──────── Listed entries

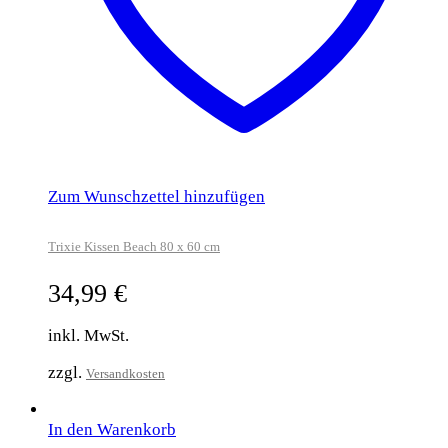
Zum Wunschzettel hinzufügen
Trixie Kissen Beach 80 x 60 cm
34,99
€
inkl. MwSt.
zzgl.
Versandkosten
In den Warenkorb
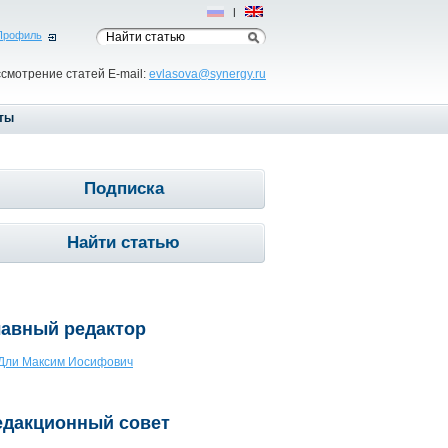
Рус
|
Eng
Профиль
ссмотрение статей E-mail:
evlasova@synergy.ru
ты
Подписка
Найти статью
лавный редактор
Дли Максим Иосифович
едакционный совет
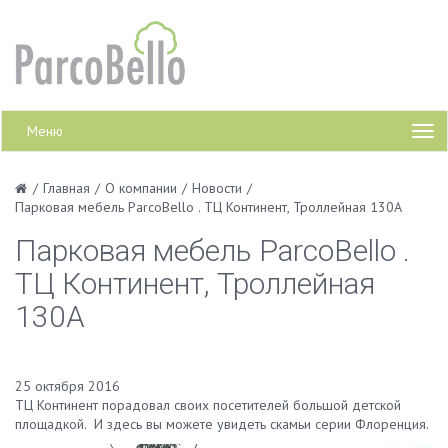
Меню
/
Главная
/
О компании
/
Новости
/
Парковая мебель ParcoBello . ТЦ Континент, Троллейная 130А
Парковая мебель ParcoBello .
ТЦ Континент, Троллейная
130А
25 октября 2016
ТЦ Континент порадовал своих посетителей большой детской
площадкой. И здесь вы можете увидеть скамьи серии Флоренция.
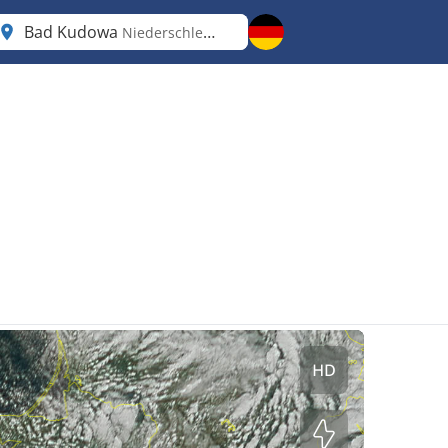
Bad Kudowa
Niederschlesien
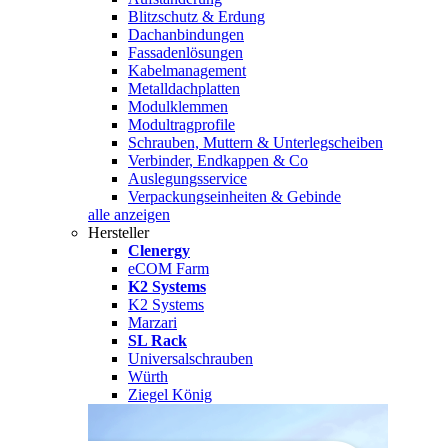
Blitzschutz & Erdung
Dachanbindungen
Fassadenlösungen
Kabelmanagement
Metalldachplatten
Modulklemmen
Modultragprofile
Schrauben, Muttern & Unterlegscheiben
Verbinder, Endkappen & Co
Auslegungsservice
Verpackungseinheiten & Gebinde
alle anzeigen
Hersteller
Clenergy
eCOM Farm
K2 Systems
K2 Systems
Marzari
SL Rack
Universalschrauben
Würth
Ziegel König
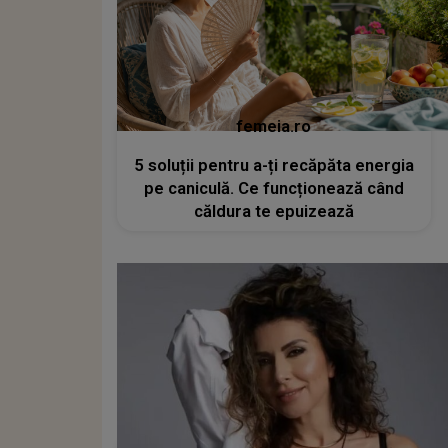
femeia.ro
5 soluții pentru a-ți recăpăta energia
pe caniculă. Ce funcționează când
căldura te epuizează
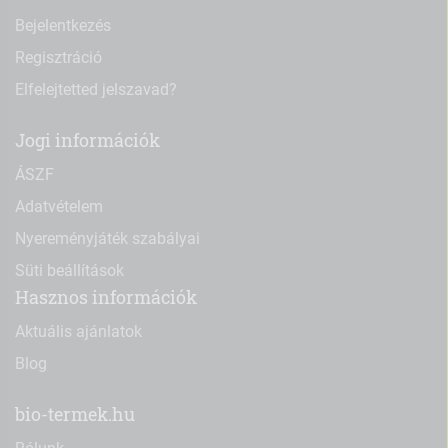
Bejelentkezés
Regisztráció
Elfelejtetted jelszavad?
Jogi információk
ÁSZF
Adatvételem
Nyereményjáték szabályai
Süti beállítások
Hasznos információk
Aktuális ajánlatok
Blog
bio-termek.hu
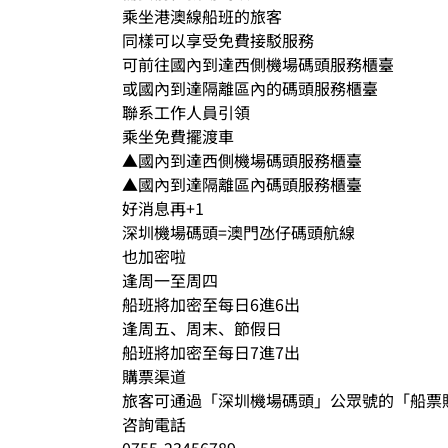
乘坐港澳線船班的旅客
同樣可以享受免費接駁服務
可前往國內到達西側機場碼頭服務櫃臺
或國內到達隔離區內的碼頭服務櫃臺
聯系工作人員引領
乘坐免費擺渡車
▲國內到達西側機場碼頭服務櫃臺
▲國內到達隔離區內碼頭服務櫃臺
好消息再+1
深圳機場碼頭=澳門氹仔碼頭航線
也加密啦
逢周一至周四
船班將加密至每日6進6出
逢周五、周末、節假日
船班將加密至每日7進7出
購票渠道
旅客可通過「深圳機場碼頭」公眾號的「船票
咨詢電話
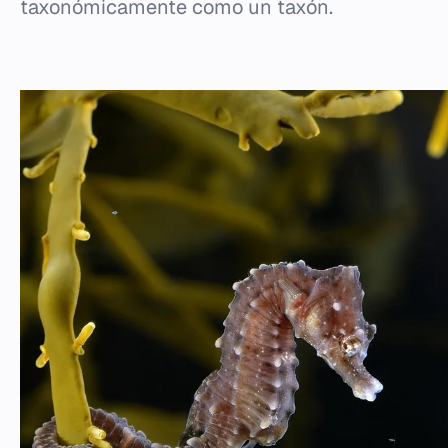
taxonómicamente como un taxón.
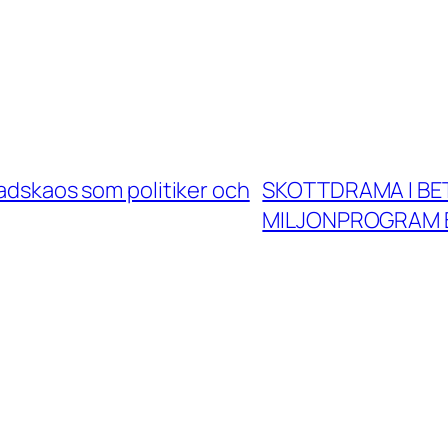
tadskaos som politiker och
SKOTTDRAMA I B
MILJONPROGRAM 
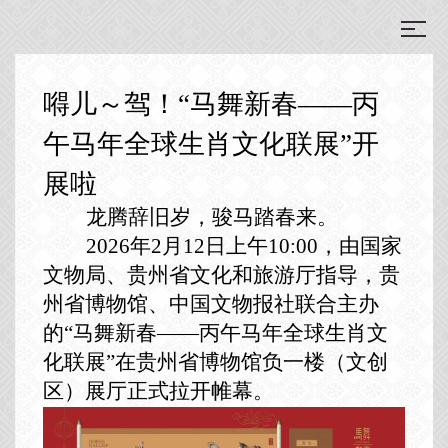
嘚儿～驾！“马舞新春——丙
午马年全球生肖文化联展”开
展啦
龙腾辞旧岁，骏马踏春来。
2026年2月12日上午10:00，由国家
文物局、贵州省文化和旅游厅指导，贵
州省博物馆、中国文物报社联合主办
的“马舞新春——丙午马年全球生肖文
化联展”在贵州省博物馆负一楼（文创
区）展厅正式拉开帷幕。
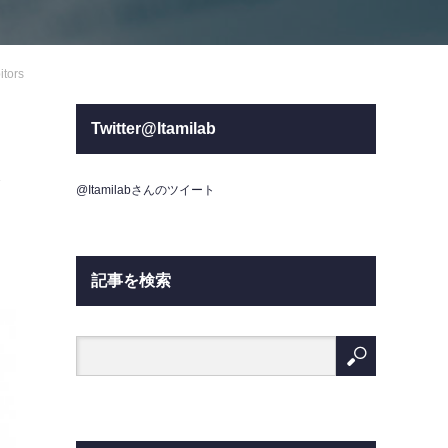
itors
Twitter@Itamilab
1
@Itamilabさんのツイート
記事を検索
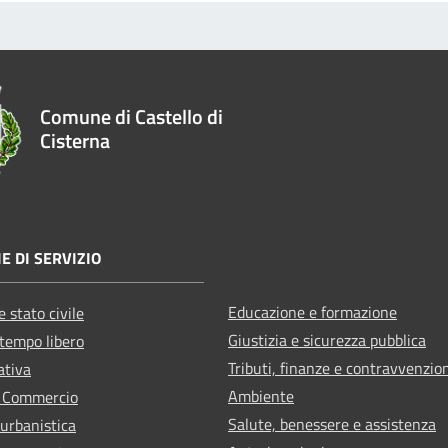
Comune di Castello di
Cisterna
E DI SERVIZIO
Educazione e formazione
 stato civile
Giustizia e sicurezza pubblica
 tempo libero
Tributi, finanze e contravvenzio
ativa
Ambiente
e Commercio
Salute, benessere e assistenza
 urbanistica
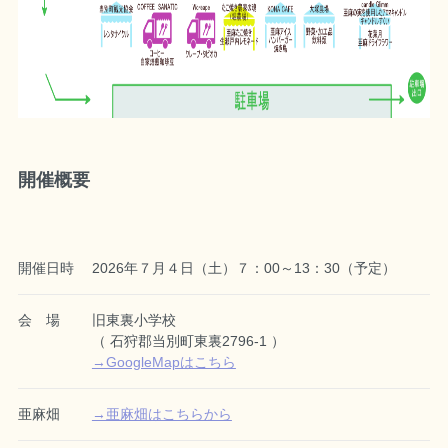
開催概要
開催日時
2026年７月４日（土）７：00～13：30（予定）
会 場
旧東裏小学校
（ 石狩郡当別町東裏2796-1 ）
→GoogleMapはこちら
亜麻畑
→亜麻畑はこちらから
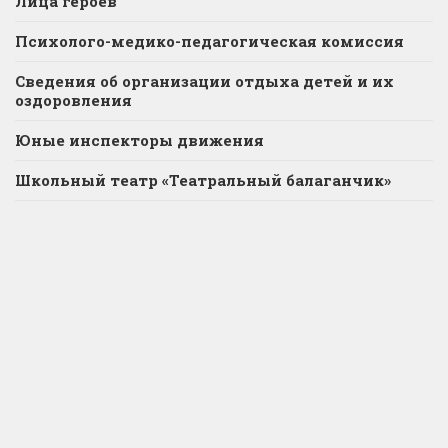
Лица героев
Психолого-медико-педагогическая комиссия
Сведения об организации отдыха детей и их
оздоровления
Юные инспекторы движения
Школьный театр «Театральный балаганчик»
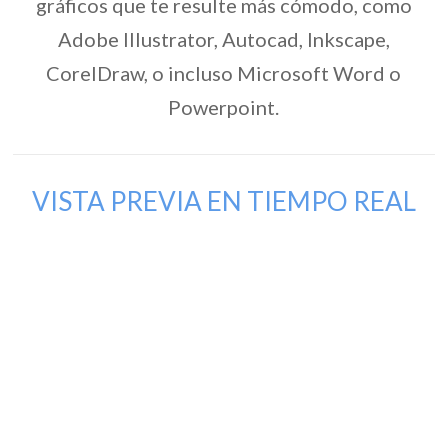
gráficos que te resulte más cómodo, como
Adobe Illustrator, Autocad, Inkscape,
CorelDraw, o incluso Microsoft Word o
Powerpoint.
VISTA PREVIA EN TIEMPO REAL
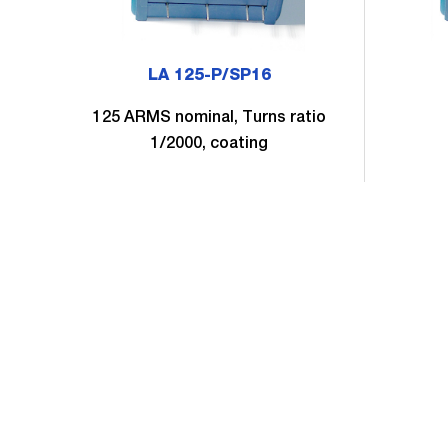
LA 125-P/SP16
125 ARMS nominal, Turns ratio
1/2000, coating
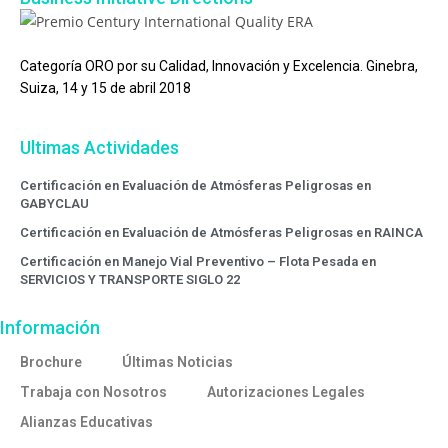
Categoría ORO por su Calidad, Innovación y Excelencia. Ginebra,
Suiza, 14 y 15 de abril 2018
Ultimas Actividades
Certificación en Evaluación de Atmósferas Peligrosas en
GABYCLAU
Certificación en Evaluación de Atmósferas Peligrosas en RAINCA
Certificación en Manejo Vial Preventivo – Flota Pesada en
SERVICIOS Y TRANSPORTE SIGLO 22
Información
Brochure
Últimas Noticias
Trabaja con Nosotros
Autorizaciones Legales
Alianzas Educativas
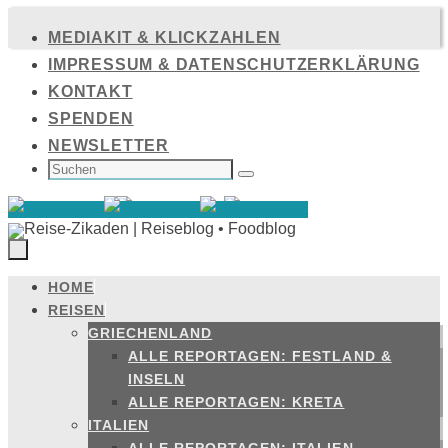
Zum
MEDIAKIT & KLICKZAHLEN
Inhalt
IMPRESSUM & DATENSCHUTZERKLÄRUNG
springen
KONTAKT
SPENDEN
NEWSLETTER
SUCHEN
NACH:
Suchen
HOME
Zum
REISEN
Inhalt
GRIECHENLAND
springen
ALLE REPORTAGEN: FESTLAND &
INSELN
ALLE REPORTAGEN: KRETA
ITALIEN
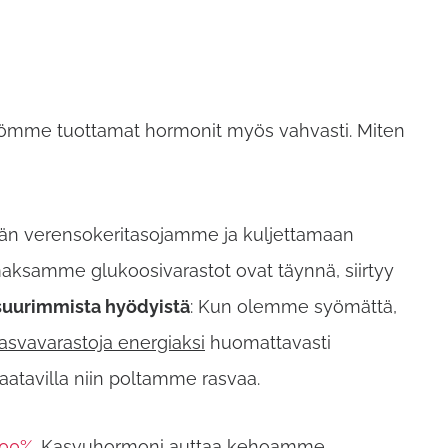
tömme tuottamat hormonit myös vahvasti. Miten
ään verensokeritasojamme ja kuljettamaan
maksamme glukoosivarastot ovat täynnä, siirtyy
suurimmista hyödyistä
: Kun olemme syömättä,
svavarastoja energiaksi
huomattavasti
aatavilla niin poltamme rasvaa.
000%
. Kasvuhormoni auttaa kehoamme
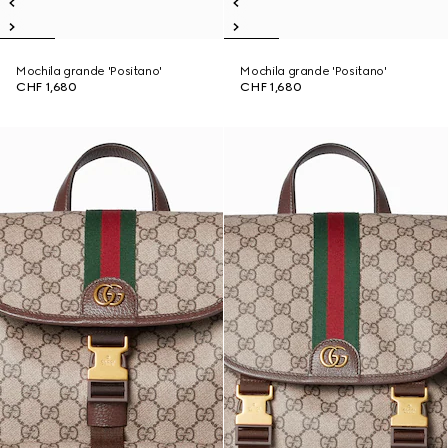
Mochila grande 'Positano'
Mochila grande 'Positano'
CHF 1,680
CHF 1,680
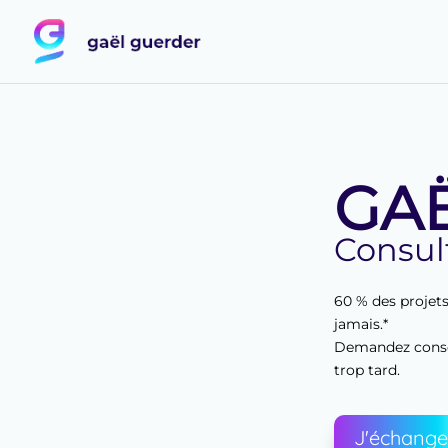
GA
Consul
60 % des projet
jamais.*
Demandez consei
trop tard.
J'échang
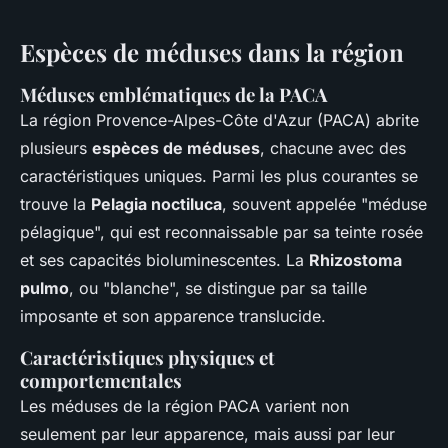
Espèces de méduses dans la région
Méduses emblématiques de la PACA
La région Provence-Alpes-Côte d'Azur (PACA) abrite
plusieurs
espèces de méduses
, chacune avec des
caractéristiques uniques. Parmi les plus courantes se
trouve la
Pelagia noctiluca
, souvent appelée "méduse
pélagique", qui est reconnaissable par sa teinte rosée
et ses capacités bioluminescentes. La
Rhizostoma
pulmo
, ou "blanche", se distingue par sa taille
imposante et son apparence translucide.
Caractéristiques physiques et
comportementales
Les méduses de la région PACA varient non
seulement par leur apparence, mais aussi par leur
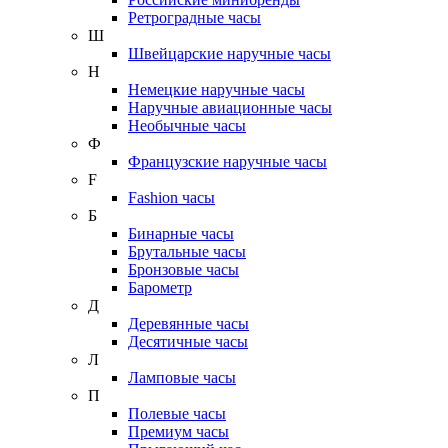
Ретроградные часы
Ш
Швейцарские наручные часы
Н
Немецкие наручные часы
Наручные авиационные часы
Необычные часы
Ф
Французские наручные часы
F
Fashion часы
Б
Бинарные часы
Брутальные часы
Бронзовые часы
Барометр
Д
Деревянные часы
Десятичные часы
Л
Ламповые часы
П
Полевые часы
Премиум часы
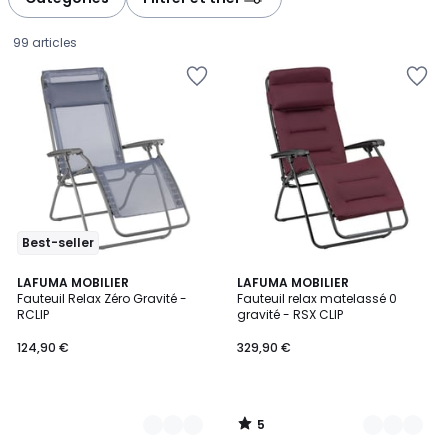
gauche
droite
99 articles
Best-seller
5
5
LAFUMA MOBILIER
3
LAFUMA MOBILIER
/
Fauteuil Relax Zéro Gravité -
Fauteuil relax matelassé 0
Couleurs
Couleurs
5
RCLIP
gravité - RSX CLIP
124,90
124,90 €
329,90 €
€.
5
/
5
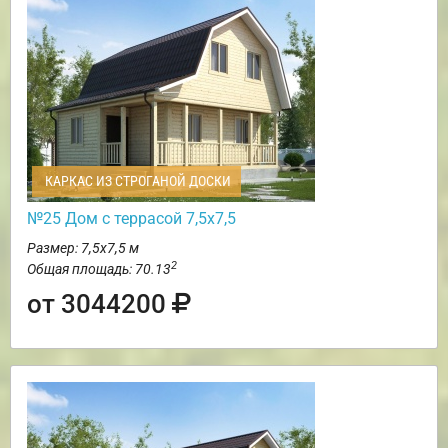
КАРКАС ИЗ СТРОГАНОЙ ДОСКИ
№25 Дом с террасой 7,5х7,5
Размер: 7,5х7,5 м
2
Общая площадь: 70.13
от 3044200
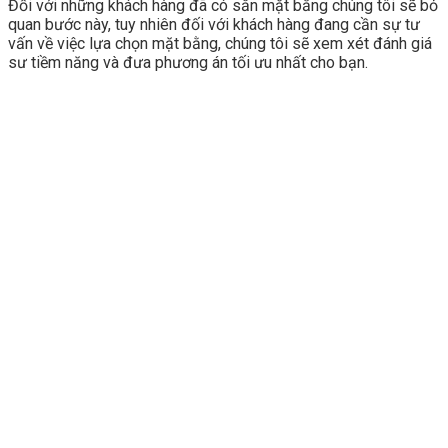
Đối với những khách hàng đã có sẵn mặt bằng chúng tôi sẽ bỏ
quan bước này, tuy nhiên đối với khách hàng đang cần sự tư
vấn về việc lựa chọn mặt bằng, chúng tôi sẽ xem xét đánh giá
sư tiềm năng và đưa phương án tối ưu nhất cho bạn.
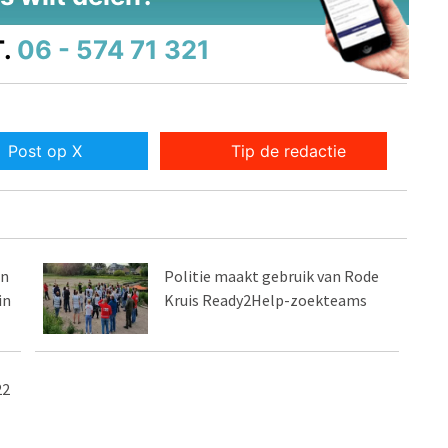
.
06 - 574 71 321
Post op X
Tip de redactie
en
Politie maakt gebruik van Rode
in
Kruis Ready2Help-zoekteams
22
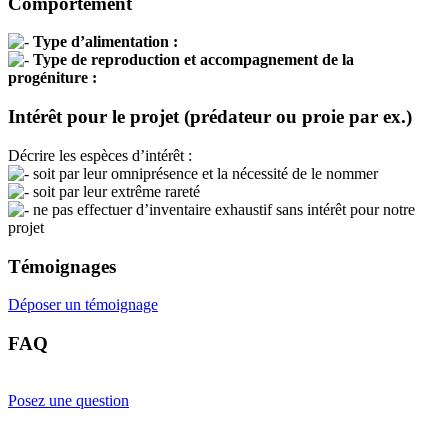
Comportement
Type d’alimentation :
Type de reproduction et accompagnement de la
progéniture :
Intérêt pour le projet (prédateur ou proie par ex.)
Décrire les espèces d’intérêt :
soit par leur omniprésence et la nécessité de le nommer
soit par leur extrême rareté
ne pas effectuer d’inventaire exhaustif sans intérêt pour notre
projet
Témoignages
Déposer un témoignage
FAQ
Posez une question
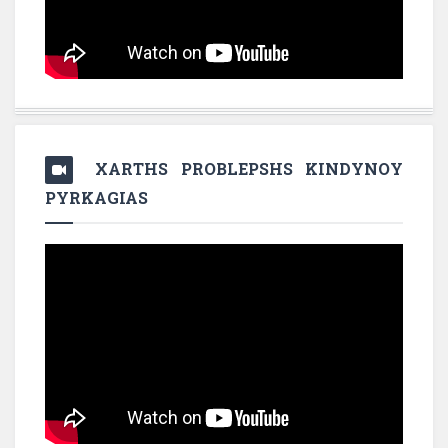
XARTHS PROBLEPSHS KINDYNOY
PYRKAGIAS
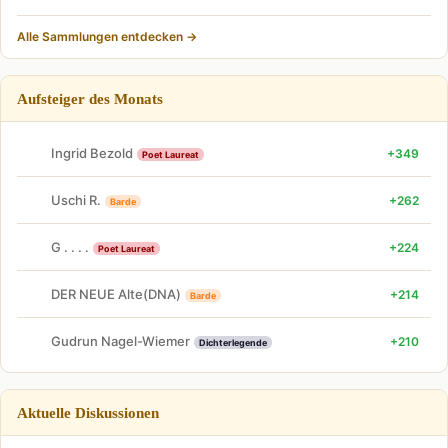
Alle Sammlungen entdecken →
Aufsteiger des Monats
Ingrid Bezold
+349
Poet Laureat
Uschi R.
+262
Barde
G . . . .
+224
Poet Laureat
DER NEUE Alte(DNA)
+214
Barde
Gudrun Nagel-Wiemer
+210
Dichterlegende
Aktuelle Diskussionen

────────────────

#### [Try it]
Copy the lines from the line that contains "Ламповые часы" through the end of the records, exactly and with nothing added; leave the pictures out.

#### [Solution to this exercise]
Ламповые часы
П
Полевые часы
Премиум часы
gauche
droite
99 articles
Best-seller
5
5
LAFUMA MOBILIER
3
LAFUMA MOBILIER
/
Fauteuil Relax Zéro Gravité -
Fauteuil relax matelassé 0
Couleurs
Couleurs
5
RCLIP
gravité - RSX CLIP
124,90
124,90 €
329,90 €
€.
5
/
5
КАРКАС ИЗ СТРОГАНОЙ ДОСКИ
№25 Дом с террасой 7,5х7,5
Размер: 7,5х7,5 м
2
Общая площадь: 70.13
от 3044200
Đối với những khách hàng đã có sẵn mặt bằng chúng tôi sẽ bỏ
quan bước này, tuy nhiên đối với khách hàng đang cần sự tư
vấn về việc lựa chọn mặt bằng, chúng tôi sẽ xem xét đánh giá
sư tiềm năng và đưa phương án tối ưu nhất cho bạn.
.
06 - 574 71 321
Post op X
Tip de redactie
en
Politie maakt gebruik van Rode
in
Kruis Ready2Help-zoekteams
22
Comportement
Type d’alimentation :
Type de reproduction et accompagnement de la
progéniture :
Intérêt pour le projet (prédateur ou proie par ex.)
Décrire les espèces d’intérêt :
soit par leur omniprésence et la nécessité de le nommer
soit par leur extrême rareté
ne pas effectuer d’inventaire exhaustif sans intérêt pour notre
projet
Témoignages
Déposer un témoignage
FAQ
Posez une question
XARTHS PROBLEPSHS KINDYNOY
PYRKAGIAS
Alle Sammlungen entdecken →
Aufsteiger des Monats
Ingrid Bezold
+349
Poet Laureat
Uschi R.
+262
Barde
G . . . .
+224
Poet Laureat
DER NEUE Alte(DNA)
+214
Barde
Gudrun Nagel-Wiemer
+210
Dichterlegende
Aktuelle Diskussionen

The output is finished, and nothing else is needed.